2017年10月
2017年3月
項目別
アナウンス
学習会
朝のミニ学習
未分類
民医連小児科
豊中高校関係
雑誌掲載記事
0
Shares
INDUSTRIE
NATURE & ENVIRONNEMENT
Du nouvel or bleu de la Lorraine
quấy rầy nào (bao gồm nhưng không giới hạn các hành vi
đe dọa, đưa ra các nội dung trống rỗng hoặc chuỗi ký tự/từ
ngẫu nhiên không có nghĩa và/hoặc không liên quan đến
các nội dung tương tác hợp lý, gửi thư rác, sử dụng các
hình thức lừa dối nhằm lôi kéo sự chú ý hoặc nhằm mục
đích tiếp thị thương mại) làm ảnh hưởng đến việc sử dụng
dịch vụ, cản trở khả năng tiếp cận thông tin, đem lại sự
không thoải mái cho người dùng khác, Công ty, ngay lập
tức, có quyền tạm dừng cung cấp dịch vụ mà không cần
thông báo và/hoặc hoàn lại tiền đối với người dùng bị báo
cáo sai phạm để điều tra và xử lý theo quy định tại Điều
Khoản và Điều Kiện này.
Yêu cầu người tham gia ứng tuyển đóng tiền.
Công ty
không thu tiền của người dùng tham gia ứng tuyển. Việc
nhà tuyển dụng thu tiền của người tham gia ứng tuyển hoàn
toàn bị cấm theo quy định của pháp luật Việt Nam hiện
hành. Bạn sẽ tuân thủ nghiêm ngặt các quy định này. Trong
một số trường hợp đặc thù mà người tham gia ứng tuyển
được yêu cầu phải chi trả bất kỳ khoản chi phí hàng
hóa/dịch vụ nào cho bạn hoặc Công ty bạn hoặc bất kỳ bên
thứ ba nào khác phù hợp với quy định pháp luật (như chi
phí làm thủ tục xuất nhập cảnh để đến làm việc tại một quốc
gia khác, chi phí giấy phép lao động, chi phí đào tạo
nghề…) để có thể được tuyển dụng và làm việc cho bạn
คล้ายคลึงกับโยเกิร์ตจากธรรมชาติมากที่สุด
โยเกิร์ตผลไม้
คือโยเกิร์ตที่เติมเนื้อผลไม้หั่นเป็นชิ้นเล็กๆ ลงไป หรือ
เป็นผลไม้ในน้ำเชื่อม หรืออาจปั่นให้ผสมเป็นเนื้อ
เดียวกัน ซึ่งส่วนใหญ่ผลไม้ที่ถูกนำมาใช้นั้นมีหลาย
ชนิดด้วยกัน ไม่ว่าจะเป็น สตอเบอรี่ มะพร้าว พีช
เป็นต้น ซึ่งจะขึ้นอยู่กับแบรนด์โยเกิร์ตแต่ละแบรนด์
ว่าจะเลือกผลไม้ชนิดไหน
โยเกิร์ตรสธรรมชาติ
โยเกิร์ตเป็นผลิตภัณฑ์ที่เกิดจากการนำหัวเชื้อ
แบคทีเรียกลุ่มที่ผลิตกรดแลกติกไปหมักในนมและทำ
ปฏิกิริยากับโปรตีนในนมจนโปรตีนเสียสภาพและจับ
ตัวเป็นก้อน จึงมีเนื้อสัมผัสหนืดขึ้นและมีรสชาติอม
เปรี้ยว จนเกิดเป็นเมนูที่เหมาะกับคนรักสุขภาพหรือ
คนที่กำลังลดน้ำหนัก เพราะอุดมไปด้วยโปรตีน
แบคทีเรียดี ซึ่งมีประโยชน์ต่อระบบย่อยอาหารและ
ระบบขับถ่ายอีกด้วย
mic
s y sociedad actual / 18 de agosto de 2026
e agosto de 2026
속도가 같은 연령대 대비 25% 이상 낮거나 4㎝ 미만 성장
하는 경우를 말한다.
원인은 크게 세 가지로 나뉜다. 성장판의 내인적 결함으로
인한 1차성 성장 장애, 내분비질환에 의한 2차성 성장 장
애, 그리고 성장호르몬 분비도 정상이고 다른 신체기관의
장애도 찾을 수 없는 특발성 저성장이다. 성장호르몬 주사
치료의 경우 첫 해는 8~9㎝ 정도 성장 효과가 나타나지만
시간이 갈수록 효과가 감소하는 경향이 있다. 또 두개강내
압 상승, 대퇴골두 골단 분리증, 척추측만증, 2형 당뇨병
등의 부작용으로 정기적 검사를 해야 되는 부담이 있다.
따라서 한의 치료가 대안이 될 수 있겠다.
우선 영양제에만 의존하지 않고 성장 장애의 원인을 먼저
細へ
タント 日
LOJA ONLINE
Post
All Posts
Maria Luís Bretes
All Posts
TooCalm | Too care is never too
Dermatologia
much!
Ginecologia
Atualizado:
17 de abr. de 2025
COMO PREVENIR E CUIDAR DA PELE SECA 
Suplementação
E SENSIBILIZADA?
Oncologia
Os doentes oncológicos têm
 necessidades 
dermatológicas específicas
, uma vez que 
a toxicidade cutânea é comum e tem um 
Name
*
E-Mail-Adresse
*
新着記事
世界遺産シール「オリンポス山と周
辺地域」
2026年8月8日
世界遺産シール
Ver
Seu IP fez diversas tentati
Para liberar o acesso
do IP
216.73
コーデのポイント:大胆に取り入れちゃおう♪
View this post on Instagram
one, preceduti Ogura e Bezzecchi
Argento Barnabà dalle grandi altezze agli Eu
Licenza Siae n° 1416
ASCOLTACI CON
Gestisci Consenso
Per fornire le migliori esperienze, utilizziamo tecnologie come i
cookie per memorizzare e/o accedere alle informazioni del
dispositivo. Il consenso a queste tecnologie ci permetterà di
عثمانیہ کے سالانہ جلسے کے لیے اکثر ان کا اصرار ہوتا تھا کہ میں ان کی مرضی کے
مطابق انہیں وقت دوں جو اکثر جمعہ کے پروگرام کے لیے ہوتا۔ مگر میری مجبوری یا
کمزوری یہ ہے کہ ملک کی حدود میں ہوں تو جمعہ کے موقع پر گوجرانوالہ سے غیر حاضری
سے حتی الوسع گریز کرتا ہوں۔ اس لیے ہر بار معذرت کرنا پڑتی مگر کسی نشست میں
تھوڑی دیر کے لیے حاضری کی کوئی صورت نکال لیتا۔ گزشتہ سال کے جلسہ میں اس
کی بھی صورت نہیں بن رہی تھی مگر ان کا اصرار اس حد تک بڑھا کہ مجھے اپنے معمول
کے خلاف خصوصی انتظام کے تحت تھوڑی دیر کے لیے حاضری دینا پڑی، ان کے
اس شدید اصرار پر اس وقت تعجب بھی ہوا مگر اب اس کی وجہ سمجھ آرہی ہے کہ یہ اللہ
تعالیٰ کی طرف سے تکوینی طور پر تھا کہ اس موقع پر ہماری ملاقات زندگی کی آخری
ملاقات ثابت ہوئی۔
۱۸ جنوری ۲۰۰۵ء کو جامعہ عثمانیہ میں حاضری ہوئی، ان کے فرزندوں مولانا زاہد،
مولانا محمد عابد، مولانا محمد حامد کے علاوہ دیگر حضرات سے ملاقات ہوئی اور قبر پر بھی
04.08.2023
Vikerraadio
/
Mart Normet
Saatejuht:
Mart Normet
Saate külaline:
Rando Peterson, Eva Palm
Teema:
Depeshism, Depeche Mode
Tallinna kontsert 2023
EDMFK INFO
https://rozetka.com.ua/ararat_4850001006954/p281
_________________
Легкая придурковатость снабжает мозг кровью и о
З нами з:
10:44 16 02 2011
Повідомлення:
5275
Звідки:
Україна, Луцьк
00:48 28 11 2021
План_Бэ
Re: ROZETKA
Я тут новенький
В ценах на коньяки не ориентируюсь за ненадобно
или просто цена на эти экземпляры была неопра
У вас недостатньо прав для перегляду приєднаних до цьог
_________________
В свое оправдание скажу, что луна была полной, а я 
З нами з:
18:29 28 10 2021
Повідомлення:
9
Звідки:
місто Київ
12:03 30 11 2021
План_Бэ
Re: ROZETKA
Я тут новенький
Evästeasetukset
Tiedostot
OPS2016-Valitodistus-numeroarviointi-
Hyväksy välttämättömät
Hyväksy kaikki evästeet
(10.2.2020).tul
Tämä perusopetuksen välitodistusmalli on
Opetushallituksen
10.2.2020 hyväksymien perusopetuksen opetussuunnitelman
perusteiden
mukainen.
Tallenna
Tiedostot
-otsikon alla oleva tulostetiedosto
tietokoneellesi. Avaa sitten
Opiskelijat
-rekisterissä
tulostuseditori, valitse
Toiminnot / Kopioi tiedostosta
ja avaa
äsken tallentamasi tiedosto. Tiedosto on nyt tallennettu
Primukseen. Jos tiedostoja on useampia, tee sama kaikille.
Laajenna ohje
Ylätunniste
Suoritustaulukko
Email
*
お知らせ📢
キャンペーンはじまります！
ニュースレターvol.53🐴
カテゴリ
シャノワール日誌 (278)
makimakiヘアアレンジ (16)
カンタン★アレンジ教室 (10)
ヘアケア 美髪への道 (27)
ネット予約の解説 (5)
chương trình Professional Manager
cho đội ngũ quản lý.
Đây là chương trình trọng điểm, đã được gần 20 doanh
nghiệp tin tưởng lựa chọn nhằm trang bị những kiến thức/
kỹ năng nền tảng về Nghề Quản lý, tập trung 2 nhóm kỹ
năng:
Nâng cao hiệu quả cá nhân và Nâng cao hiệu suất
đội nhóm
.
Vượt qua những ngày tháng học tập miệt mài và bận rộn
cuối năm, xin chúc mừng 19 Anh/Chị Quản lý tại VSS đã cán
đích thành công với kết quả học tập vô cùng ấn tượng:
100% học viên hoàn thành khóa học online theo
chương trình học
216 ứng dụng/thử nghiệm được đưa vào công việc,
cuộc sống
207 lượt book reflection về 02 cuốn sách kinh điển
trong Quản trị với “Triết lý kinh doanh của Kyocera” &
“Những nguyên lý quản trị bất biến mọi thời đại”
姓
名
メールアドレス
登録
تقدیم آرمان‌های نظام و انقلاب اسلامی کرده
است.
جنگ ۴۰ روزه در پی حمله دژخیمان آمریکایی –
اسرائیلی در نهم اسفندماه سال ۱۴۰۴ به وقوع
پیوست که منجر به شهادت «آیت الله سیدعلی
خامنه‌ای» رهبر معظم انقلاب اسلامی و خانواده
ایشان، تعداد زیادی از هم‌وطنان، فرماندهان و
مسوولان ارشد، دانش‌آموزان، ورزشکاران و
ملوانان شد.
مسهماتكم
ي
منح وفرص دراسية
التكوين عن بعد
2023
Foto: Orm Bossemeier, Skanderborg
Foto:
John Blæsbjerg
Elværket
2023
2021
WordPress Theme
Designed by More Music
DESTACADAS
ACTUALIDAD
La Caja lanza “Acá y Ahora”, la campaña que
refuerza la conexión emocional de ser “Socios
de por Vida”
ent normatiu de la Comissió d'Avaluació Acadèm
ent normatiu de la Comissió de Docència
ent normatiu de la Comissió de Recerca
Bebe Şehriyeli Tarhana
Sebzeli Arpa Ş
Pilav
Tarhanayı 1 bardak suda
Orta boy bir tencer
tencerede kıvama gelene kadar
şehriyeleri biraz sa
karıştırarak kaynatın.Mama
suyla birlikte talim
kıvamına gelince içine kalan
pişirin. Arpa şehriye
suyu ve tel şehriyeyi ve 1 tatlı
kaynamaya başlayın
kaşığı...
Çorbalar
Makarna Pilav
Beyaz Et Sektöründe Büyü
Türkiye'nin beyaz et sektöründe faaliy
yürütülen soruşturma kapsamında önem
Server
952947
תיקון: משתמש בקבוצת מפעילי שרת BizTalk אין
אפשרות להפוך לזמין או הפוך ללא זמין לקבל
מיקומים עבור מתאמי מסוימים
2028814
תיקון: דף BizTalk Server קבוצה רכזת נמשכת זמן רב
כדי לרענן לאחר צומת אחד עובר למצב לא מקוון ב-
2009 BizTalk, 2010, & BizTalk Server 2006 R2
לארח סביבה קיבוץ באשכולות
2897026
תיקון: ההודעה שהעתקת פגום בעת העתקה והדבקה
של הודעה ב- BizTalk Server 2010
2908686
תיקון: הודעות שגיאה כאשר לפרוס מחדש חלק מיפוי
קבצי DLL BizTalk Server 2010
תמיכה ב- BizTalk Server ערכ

## TASK TO CARRY OUT
Where does "موقع" occur in the data? Copy each line that has it.

## WRITTEN REPLY
کمزوری یہ ہے کہ ملک کی حدود میں ہوں تو جمعہ کے موقع پر گوجرانوالہ سے غیر حاضری
تعالیٰ کی طرف سے تکوینی طور پر تھا کہ اس موقع پر ہماری ملاقات زندگی کی آخری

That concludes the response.